AVAILABLE RECORDS »
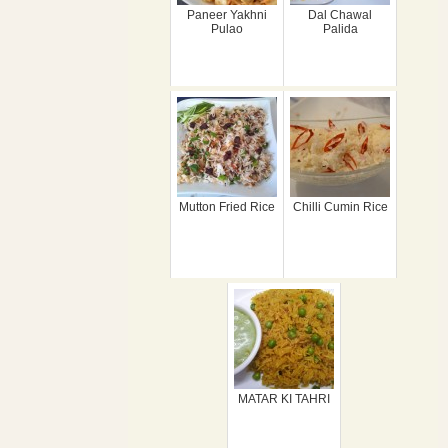
Paneer Yakhni
Dal Chawal
Pulao
Palida
Mutton Fried Rice
Chilli Cumin Rice
MATAR KI TAHRI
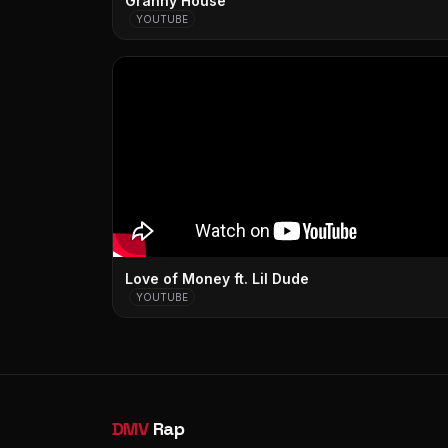
Granny House
YOUTUBE
Love of Money ft. Lil Dude
YOUTUBE
DMV
Rap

WHAT IS REQUIRED » Without including any picture, write out the material above exactly.

RESPONSE TO THIS TASK »
Paneer Yakhni
Dal Chawal
Pulao
Palida
Mutton Fried Rice
Chilli Cumin Rice
MATAR KI TAHRI
Granny House
YOUTUBE
Love of Money ft. Lil Dude
YOUTUBE
DMV
Rap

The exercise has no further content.